The Actinobacterial group CuMMOs are almost certainly relevant to short chain hydrocarbon degradation and bioremediation and potentially also significant for heterotrophic nitrification (Hamamura et al., 1999). Genes for the Actinobacterial CuMMO group are not successfully amplified using extant pMMO or AMO primers (Holmes et al., 1995; Rotthauwe et al., 1997; Santoro et al., 2010). This situation, where an entire functional group has been overlooked, is reminiscent of the discovery of the ammonia-oxidizing archaea (Konneke et al., 2005) and subsequent demonstration that archaea (not bacteria) are the dominant nitrifiers in many environments (Leininger et al., 2006; Martens-Habbena et al., 2009; Zhang et al. 2010). A further consideration for biogeochemical studies is that ecological extrapolations from CuMMO sequences depend on congruence between CuMMO sequence relationships, ribosomal RNA phylogeny and organism physiology (Singh et al., 2010).

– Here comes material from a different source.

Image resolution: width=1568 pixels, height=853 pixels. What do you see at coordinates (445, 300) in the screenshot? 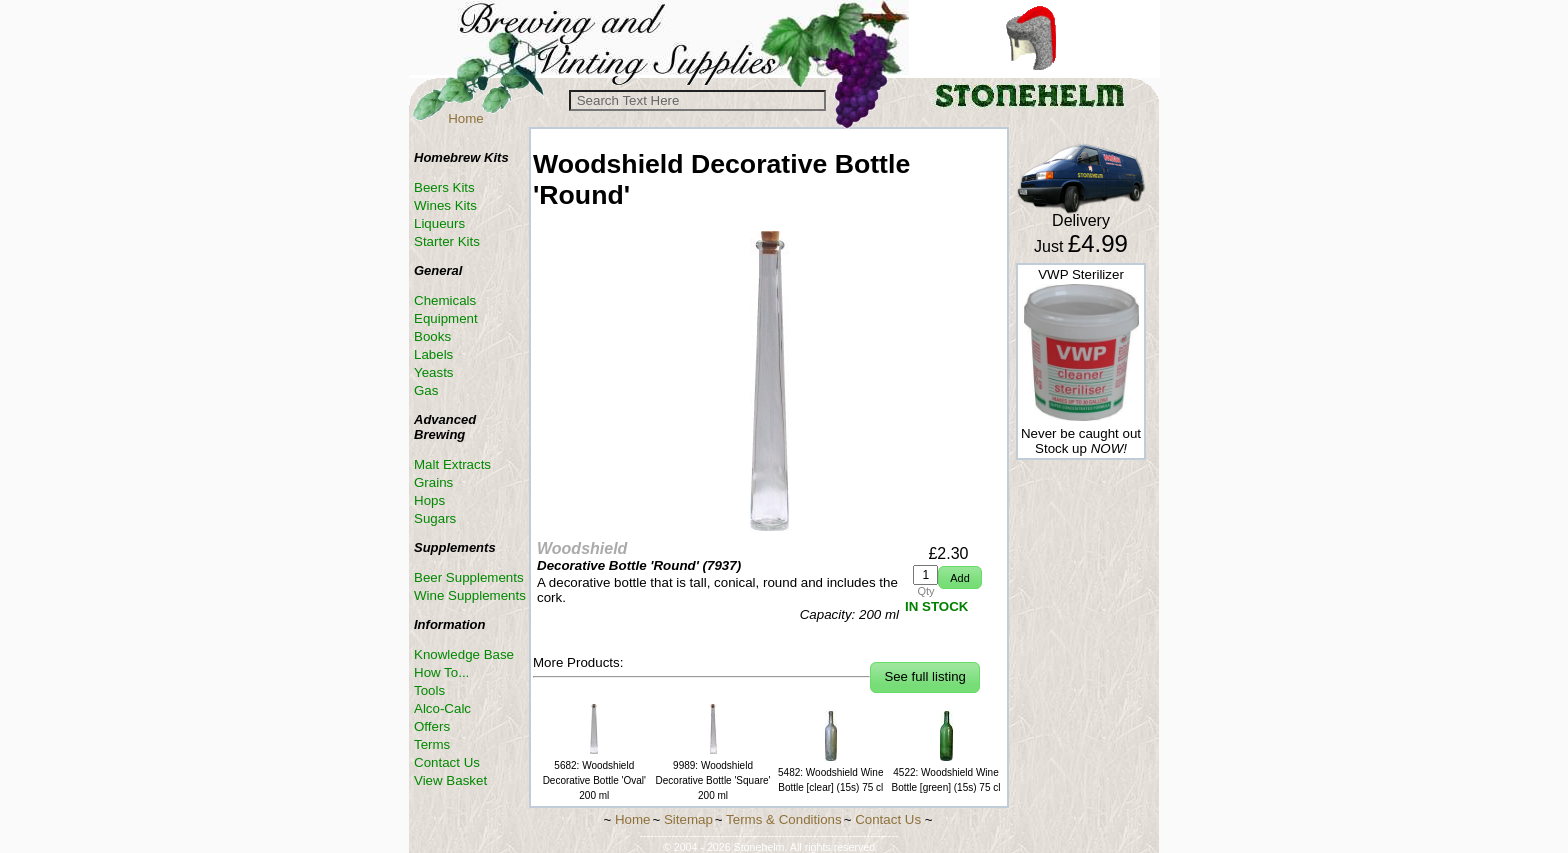 I see `Chemicals` at bounding box center [445, 300].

This congruence is strong for the characterized methanotrophs and ammonia-oxidizers where CuMMOs are core genes, but unlikely to hold true for C2–C4 alkane-degraders, because of the diverse MO types that can act on C2–C4 alkanes, and the fact that distribution of the CuMMOs in the Actinobacteria lineage appears to be sporadic.

The recombinant expression system we have developed for the HmoCAB holoenzyme opens up new approaches for CuMMO biochemistry (for example, site-directed mutagenesis), and we anticipate it will help resolve questions regarding the catalytic roles of the different protein subunits. Of particular relevance here is that the nature of the metal-containing sites in CuMMOs remains controversial. The PmoA/AmoA subunit was long thought to be the site of catalysis since acetylene, a suicide substrate, binds to this protein (Zahn and DiSpirito, 1996; Gilch et al., 2009). However, when structures of pMMO were solved, two metal sites were revealed (Lieberman and Rosenzweig, 2005; Hakemian and Rosenzweig, 2007) and recently the PmoB site was confirmed as having methane hydroxylase activity when the PmoB subunit of the M. capsulatus pMMO was expressed in soluble form in E. coli (Balasubramanian et al., 2010). However, a paradox remains since the ligands for the PmoB site are not conserved across all methanotrophs (Dunfield et al., 2007; Pol et al., 2007), and this experiment does not explain the canonical membrane association of CuMMOs. The availability of a recombinant expression system for the holoenzyme creates new opportunities to probe the nature of the metal centers in this enzyme family. We anticipate it will also be useful for characterizing different CuMMO alleles in organisms containing heterologous copies (Dunfield et al., 2007; Pol et al., 2007; Baani and Liesack, 2008), and for determining the function of environmental CuMMO gene clusters (Dumont et al., 2006).